TASK DATA —
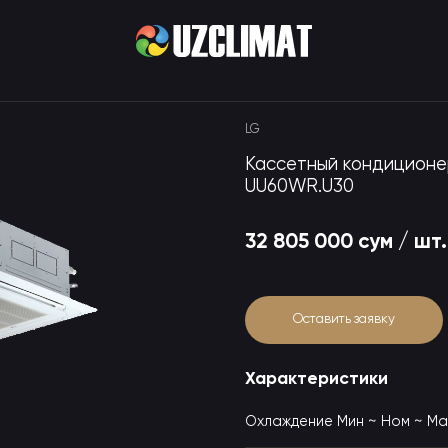
LG
Кассетный кондиционер
UU60WR.U30
32 805 000 сум / шт.
Оставить заявку
Характеристики
Охлаждение Мин ~ Ном ~ Мак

EXERCISE REQUIREMENTS — Retype exactly. Start at the line with "Оставить заявку" and stop at the last line of the data.

SOLUTION TO THIS PROBLEM —
Оставить заявку
Характеристики
Охлаждение Мин ~ Ном ~ Мак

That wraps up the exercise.